Did you also have indications that the people from elsewhere were intending to provoke an escalation?
“We had information about people from elsewhere who were planning to come and we had no clear view of their intentions.”
What sort of groups are you talking about?
“Occupy was also staging protests elsewhere in the country. It had to do with that.”
Nobody from the Executive Board came to visit the protesters on Monday. Why is that?
“That’s true, but our spokespersons did keep us posted and there were signs that the protesters wanted to talk with us in the evening, so that’s why we didn’t go any earlier.”
A spokesperson of the Rotterdam police told EM that the university had asked the police to assist in the event of an eviction. The spokesperson also said that the university normally should first try to solve issues like that itself.
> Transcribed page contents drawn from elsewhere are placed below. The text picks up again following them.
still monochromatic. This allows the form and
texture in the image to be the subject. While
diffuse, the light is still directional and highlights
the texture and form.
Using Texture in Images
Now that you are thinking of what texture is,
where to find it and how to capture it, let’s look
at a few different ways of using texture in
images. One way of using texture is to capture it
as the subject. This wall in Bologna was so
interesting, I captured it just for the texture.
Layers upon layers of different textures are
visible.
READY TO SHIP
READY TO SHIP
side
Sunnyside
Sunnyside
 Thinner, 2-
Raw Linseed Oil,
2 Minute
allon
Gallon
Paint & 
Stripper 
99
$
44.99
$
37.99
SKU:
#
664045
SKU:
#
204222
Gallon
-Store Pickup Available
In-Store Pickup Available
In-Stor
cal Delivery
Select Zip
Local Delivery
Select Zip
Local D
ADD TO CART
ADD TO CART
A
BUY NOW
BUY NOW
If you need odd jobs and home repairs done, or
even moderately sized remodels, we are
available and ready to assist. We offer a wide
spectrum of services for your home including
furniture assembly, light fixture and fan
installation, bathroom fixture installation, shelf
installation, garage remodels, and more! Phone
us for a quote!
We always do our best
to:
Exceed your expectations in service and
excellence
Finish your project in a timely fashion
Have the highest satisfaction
Did the university do that and if so, how?
“Yes, we followed our protocol for that. So initially the spokespersons kindly asked the leaders of the protesters to leave. Several police officers had arrived on site by that time, though. Five or ten minutes later, EUR security staff repeated the request in two languages: ‘Please leave the building’. I’m not sure whether the message got through to everyone, because they were eating soup and lots of people were walking around. Then the police arrived, followed by the riot police. A group of ten demonstrators refused to leave. They were eventually removed by the riot police.”
Do you know if any EUR staff and EUR students were arrested?
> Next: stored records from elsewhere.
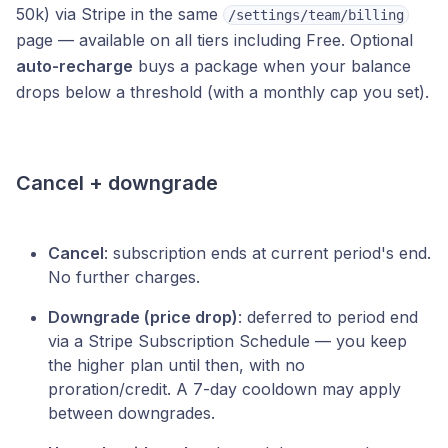
50k) via Stripe in the same
/settings/team/billing
page — available on all tiers including Free. Optional
auto-recharge
buys a package when your balance
drops below a threshold (with a monthly cap you set).
Cancel + downgrade
Cancel
: subscription ends at current period's end.
No further charges.
Downgrade (price drop)
: deferred to period end
via a Stripe Subscription Schedule — you keep
the higher plan until then, with no
proration/credit. A 7-day cooldown may apply
between downgrades.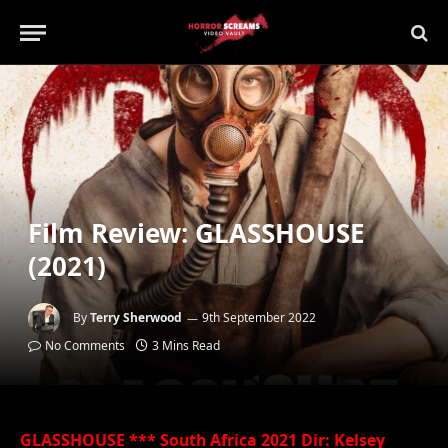
Film Review: GLASSHOUSE
(2021)
By
Terry Sherwood
9th September 2022
No Comments
3 Mins Read
GLASSHOUSE *** South Africa 2021 Dir: Kelsey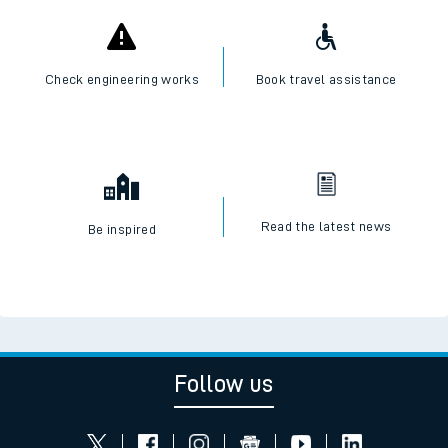
Check engineering works
Book travel assistance
Read the latest news
Be inspired
Follow us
“No, I don’t. All I know is that some fifty people left. And that ten people offered passive resistance by linking arms, and were then remove by the riot police.”
OccupyEUR claims that all those arrested were EUR students. EM was able to establish the identity of four of them, and they indeed turned out to be EUR students.
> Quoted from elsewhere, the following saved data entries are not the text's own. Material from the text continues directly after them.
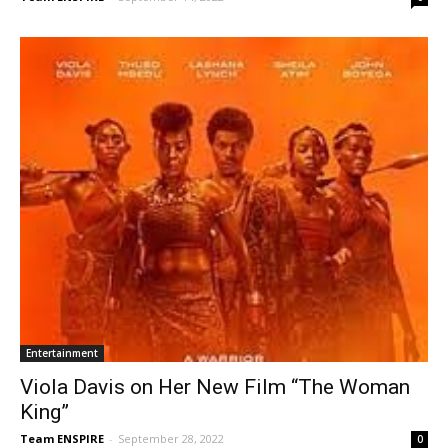
Entertainment
Viola Davis on Her New Film “The Woman
King”
Team ENSPIRE
-
September 28, 2022
0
What about these groups who were said to be on their way? Did they turn up?
“I have no information that they did. However, I don’t know whether that had anything to do with the protests here being ended. But let me say this: as regards the timing of our decision to evict the protesters, of course this didn’t make any difference. At a certain moment, you have the option to act in order to prevent something from happening. It was never confirmed nor denied as far as I am aware; I can only note that for the rest nothing happened.”
Where do we go from here? I assume that the relationship with OccupyEUR is less than perfect at the moment.
“In that sense, I myself have mixed feelings about this, because in fact we had a very clear plan to start a dialogue. And it may sound strange, but I actually agree that our energy and climate transition process lacks the required sense of urgency. So at that level we may actually agree. That’s why we’ve sent out another invitation.1
I would like to add one more thing. We’re talking about approximately sixty people, and that includes external people from Extinction Rebellion and Occupy. And I also note with some amazement that this group, which arrived here in the morning, failed to attract any significant amount of attention in the course of the day. I suppose it is fair to wonder how exactly this group that we’re dealing with relates to the EUR. Incidentally, there are also people who have openly expressed intense irritation with actions like this. But apart from that, the Executive Board believes it is important for the dialogue on sustainability to be continued.”
Did you feel irritation yourself?
“No, in fact I didn’t. Which is not to say that regular occupations like this would not be problematic; they are quite disruptive. We are responsible for the continuity of education and research. Even so, I doubt whether Monday’s events really posed a major threat… Within certain limits, this too is part of academic life. At the same time, I must say I have doubts about their tactics. If you want to make progress, you should take care not to distance people from your movement. So one might wonder whether an action like that at EUR will work.”
You say that you want to enter into dialogue and that you agree that sometimes the transition is not fast enough. If you manage to start a dialogue with OccupyEUR, is there anything concrete that you can offer them?
“Our priority is to continue the dialogue about energy and the climate. I think that in our research and education, we can speed up our efforts on those themes. I see a multitude of plans, but it is very difficult to formulate a concrete proposal at this stage. It is true however that a movement such as Occupy can provide the extra pressure required for that purpose.
But on the issue of fossil fuels, for instance, Occupy not only wants us to phase out their use, they also want us to cut all our ties with companies that have any connection with fossil fuels. That’s not a very helpful demand; after all, if those companies are in the process of transitioning, we should try to help them. We need to get society as a whole moving, and if you take the moral high ground and separate the good people from the bad, I’m not sure we are going to achieve our goal. I’ve had it checked: we are no longer actively involved in any way whatsoever in fossil fuels in terms of contributing to their extraction. We do however collaborate with parties including Shell in the field of transition. I see no reason at all to discourage that, because it is the very thing we want. It is better to stop half-way than to persevere in error.”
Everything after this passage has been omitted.